Get list of titles from h3 class name with Selenium

Question

I am trying to get a list of titles after activating a search function but I keep getting an empty list even if the path is correct in finding the various iterations of h3 class titles. See below an example of where one title I am trying to copy is located in HTML. The class type changes every time but the position is always within h3.

So I tried with the code below to extract the list of titles:

import pandas as pd
from selenium import webdriver
from webdriver_manager.firefox import GeckoDriverManager
from selenium.webdriver.firefox.options import Options

options = Options()
options.set_preference("dom.push.enabled", False)
browser = webdriver.Firefox(options=options)
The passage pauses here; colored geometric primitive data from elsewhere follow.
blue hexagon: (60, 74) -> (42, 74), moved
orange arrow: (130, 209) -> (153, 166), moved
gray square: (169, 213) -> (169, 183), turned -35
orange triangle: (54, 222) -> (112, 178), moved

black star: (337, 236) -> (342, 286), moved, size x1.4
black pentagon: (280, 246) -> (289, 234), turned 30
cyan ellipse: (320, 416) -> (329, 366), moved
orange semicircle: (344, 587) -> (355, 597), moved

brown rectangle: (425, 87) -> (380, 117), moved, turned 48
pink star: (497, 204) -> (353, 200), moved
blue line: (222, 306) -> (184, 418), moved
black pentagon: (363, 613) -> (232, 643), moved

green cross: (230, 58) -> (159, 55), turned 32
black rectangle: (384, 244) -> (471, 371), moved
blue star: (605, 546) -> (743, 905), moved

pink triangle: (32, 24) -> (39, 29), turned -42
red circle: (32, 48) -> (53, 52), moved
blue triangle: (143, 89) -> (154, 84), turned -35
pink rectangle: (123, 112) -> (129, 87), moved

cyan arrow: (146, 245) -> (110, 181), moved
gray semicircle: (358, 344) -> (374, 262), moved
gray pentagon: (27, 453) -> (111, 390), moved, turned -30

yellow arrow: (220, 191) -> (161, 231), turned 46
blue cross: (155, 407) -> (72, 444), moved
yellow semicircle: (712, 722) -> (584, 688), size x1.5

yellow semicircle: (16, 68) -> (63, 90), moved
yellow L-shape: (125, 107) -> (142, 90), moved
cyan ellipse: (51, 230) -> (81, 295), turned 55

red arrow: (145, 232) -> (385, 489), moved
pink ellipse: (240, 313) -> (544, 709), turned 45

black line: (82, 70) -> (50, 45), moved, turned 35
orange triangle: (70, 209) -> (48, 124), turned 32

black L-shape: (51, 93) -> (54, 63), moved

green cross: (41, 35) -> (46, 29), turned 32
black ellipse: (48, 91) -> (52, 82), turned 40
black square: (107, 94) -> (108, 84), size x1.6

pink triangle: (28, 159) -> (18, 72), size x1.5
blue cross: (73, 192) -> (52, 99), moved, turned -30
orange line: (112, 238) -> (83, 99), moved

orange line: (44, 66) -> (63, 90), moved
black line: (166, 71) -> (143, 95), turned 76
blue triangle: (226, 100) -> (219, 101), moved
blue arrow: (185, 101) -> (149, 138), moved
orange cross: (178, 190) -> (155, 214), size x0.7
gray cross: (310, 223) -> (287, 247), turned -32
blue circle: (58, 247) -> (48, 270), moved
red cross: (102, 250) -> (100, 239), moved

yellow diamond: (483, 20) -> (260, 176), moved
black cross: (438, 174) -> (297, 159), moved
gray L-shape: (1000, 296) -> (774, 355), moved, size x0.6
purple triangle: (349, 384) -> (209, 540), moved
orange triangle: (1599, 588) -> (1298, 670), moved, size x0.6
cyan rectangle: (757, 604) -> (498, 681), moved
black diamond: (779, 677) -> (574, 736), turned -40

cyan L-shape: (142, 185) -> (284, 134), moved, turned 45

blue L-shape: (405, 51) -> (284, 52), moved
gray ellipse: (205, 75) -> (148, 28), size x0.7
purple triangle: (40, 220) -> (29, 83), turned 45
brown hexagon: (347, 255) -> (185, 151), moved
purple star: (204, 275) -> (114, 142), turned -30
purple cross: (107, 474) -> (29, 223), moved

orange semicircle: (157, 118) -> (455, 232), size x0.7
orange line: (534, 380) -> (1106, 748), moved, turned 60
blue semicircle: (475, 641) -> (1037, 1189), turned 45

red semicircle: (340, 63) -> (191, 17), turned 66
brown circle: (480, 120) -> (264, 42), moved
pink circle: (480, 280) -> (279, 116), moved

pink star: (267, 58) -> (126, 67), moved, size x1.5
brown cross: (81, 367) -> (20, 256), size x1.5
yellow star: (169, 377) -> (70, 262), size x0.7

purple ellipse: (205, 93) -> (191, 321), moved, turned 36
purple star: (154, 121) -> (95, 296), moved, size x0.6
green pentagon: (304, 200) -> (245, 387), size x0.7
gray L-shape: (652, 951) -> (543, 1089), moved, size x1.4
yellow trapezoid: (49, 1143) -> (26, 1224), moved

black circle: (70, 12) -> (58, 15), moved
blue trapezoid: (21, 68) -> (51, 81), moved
browser.get("https://medium.com/search")
browser.find_element_by_xpath("//input[@type='search']").send_keys("Flying elephant",Keys.ENTER)
titles = browser.find_elements_by_xpath("//h3[contains(@class,'graf')]")

lista = []
for names in titles:
    print(names.text)
    lista.append(names.text)     

browser.quit()

The code runs but the list I get back does not have any element. Thank you for any tips to help me with this

maybe try to get `"//h3"` and check if it has `class` and what value it has in `class`. Some servers may use random values in classes and create different values for different users. — furas, Apr 01 '21 at 12:36
Yes, I did locate it by inspecting the source, and there is one constant class value. The solution below addresses my issue. — Nicola, Apr 01 '21 at 13:02
I was asking to check it with selenium - not by inspecting manually the source. You could also check `browser.page_source` to see what you really get in selenium. But I see you already get answer. Waiting for data usually is the second step in checking problem (because JavaScript needs some time to add them HTML) — furas, Apr 01 '21 at 13:22
This is a good tip, the issue with page_source is that I get a dump of text instead of a nicely html structure, do you know if there is a command I can run to view it also as it is structured in a hierarchical sense? — Nicola, Apr 01 '21 at 13:26
you can use `page_source` with `BeautifulSoup` or `lxml` and probably some of them may have function to reformat it. But HTML may have new lines `\n` in some places and these functions may keep them even after reformating and it will not look like you expect. — furas, Apr 01 '21 at 13:36
[How to Pretty Print HTML to a file, with indentation](https://stackoverflow.com/questions/6150108/how-to-pretty-print-html-to-a-file-with-indentation) — furas, Apr 01 '21 at 13:38

KunduK · Accepted Answer · 2021-04-01T13:03:13.690

You need to wait for element to be visible after your search. Use WebDriverWait() and wait for visibility_of_all_elements_located()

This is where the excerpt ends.